American Flags construction: printed or sewn?

Why are some American flags, or other types of flags, sewn and some flags are printed?

A printed/dyed flag is colored because the fabric is either stained with dye, printed with ink or silkscreened with ink. 

A sewn flag is made by joining the individual pieces of colored fabric with thread to create the desired image. 

The construction method is often deemed by the intricate detail in the flag design. 

Example: The state of Oklahoma flag has multiple colors and the design is very detailed. The best way to produce this flag is by screen dye method. If the design on an Oklahoma flag were completely sewn the flag would be several hundred dollars! The state of Texas flag is simple and it is very economical to produce the flag by joining the fabric to make the flag resulting in a very affordable sewn flag.

What is the difference between an American flag which is printed vs. sewn?

In general, all United States flags produced by American manufacturers are made from one of 3 fabrics: nylon, polyester or cotton.
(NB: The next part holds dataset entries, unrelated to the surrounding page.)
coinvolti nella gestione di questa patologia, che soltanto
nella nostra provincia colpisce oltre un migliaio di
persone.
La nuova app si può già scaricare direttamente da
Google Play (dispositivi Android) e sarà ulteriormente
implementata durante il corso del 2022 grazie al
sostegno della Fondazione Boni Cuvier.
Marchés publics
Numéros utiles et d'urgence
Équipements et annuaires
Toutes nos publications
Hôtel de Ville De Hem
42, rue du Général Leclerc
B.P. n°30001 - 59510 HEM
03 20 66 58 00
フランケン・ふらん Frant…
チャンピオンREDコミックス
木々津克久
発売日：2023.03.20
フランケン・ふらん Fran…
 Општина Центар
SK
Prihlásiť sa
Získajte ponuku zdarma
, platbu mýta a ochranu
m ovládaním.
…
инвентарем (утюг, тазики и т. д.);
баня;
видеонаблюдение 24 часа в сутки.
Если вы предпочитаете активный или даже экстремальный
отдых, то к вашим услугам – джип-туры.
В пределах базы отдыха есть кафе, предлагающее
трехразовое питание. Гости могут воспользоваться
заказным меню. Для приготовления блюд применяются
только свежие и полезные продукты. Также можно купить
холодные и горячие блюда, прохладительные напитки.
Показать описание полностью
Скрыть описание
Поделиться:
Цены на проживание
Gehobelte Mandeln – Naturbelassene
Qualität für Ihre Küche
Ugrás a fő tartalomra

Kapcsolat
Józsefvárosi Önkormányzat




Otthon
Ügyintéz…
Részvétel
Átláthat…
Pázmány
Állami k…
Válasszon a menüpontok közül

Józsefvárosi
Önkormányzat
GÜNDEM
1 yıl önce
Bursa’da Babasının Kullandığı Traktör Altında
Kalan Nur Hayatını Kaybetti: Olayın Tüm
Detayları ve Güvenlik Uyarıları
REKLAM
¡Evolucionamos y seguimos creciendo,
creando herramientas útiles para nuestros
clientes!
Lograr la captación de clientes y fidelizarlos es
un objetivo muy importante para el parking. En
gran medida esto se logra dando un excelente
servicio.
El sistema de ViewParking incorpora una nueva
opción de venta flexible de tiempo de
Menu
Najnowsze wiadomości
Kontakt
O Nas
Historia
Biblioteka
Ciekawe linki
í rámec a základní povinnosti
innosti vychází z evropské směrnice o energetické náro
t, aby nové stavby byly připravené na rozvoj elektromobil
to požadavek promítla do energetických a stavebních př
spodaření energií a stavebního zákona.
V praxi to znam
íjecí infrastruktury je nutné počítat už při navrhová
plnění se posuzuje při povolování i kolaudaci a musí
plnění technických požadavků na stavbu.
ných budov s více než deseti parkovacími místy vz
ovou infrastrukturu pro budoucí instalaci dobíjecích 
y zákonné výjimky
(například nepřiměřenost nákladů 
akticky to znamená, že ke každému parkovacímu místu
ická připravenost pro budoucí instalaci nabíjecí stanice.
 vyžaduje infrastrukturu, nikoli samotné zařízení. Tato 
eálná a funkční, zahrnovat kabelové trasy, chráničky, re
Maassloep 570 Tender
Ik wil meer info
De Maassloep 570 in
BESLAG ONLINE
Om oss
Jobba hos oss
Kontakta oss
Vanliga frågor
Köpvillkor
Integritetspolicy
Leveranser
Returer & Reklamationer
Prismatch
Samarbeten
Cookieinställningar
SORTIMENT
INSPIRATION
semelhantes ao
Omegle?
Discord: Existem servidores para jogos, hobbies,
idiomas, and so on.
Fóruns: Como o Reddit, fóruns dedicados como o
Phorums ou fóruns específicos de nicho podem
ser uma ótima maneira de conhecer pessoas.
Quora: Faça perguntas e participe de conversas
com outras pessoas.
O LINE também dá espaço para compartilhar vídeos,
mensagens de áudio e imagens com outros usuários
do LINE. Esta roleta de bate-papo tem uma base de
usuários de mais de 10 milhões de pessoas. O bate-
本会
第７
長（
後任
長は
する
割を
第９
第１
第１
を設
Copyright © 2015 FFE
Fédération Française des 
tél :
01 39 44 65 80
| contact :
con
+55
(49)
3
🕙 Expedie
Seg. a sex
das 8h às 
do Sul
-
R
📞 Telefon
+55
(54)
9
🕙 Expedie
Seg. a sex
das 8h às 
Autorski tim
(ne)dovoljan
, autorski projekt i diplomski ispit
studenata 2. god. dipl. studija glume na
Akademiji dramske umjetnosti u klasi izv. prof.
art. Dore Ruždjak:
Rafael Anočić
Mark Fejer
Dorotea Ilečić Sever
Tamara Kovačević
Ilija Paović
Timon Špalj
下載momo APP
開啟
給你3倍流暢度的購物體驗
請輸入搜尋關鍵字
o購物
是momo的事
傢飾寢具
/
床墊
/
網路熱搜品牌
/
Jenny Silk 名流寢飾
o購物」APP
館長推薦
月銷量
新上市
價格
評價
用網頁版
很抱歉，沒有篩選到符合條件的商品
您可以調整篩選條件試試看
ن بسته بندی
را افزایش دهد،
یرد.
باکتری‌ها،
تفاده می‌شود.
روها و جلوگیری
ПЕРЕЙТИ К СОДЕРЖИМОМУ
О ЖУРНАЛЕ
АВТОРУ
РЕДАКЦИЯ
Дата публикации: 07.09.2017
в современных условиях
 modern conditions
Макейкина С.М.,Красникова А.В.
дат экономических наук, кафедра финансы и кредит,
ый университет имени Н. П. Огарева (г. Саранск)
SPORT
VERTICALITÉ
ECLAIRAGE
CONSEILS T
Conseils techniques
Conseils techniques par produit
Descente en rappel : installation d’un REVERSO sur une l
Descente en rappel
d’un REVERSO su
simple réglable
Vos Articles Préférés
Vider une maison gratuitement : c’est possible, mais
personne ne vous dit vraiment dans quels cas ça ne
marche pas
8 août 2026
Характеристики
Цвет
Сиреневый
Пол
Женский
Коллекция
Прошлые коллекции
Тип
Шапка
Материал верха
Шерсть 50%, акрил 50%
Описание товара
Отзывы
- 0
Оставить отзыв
It is possible to print or sew all of these fabrics to create the desired image.

How can I tell if my flag is of quality construction and will last?

The quality of a flag made by a bonified United States flag manufacturing company is likely good to excellent and the production method, dyed, screen printed or sewn will not affect the flag life.

The following construction features assure the flag is well made:

  • Double needle lock stitched hem on the upper and lower horizontal length edges (fly length)
  • Four rows of lock-stitching with back stitched reinforcement on the fly end
  • Strong polyester or cotton canvas band (heading) along the left vertical height of the flag
  • Brass rolled rim grommets up to size 6’x10’
  • Srong polyester roped heading with galvanized steel thimbles size 8’x12’ and larger

The presence of the Flag Manufacturers Association of America (FMAA) seal on the heading of an American flag assures the flag is 100% American made excellent quality.
Caution: some U.S. flag manufacturers also produce budget flags for distribution through retail chains.

When the flag fabric is thin enough to see through, it will not survive in wind or inclement weather. Inexpensive flag kits found at checkout stations or in mass displays in discount stores may very well be a good buy at the time, but it is not reasonable to expect to purchase a 3’x5’ good quality Made in America flag for $9.99.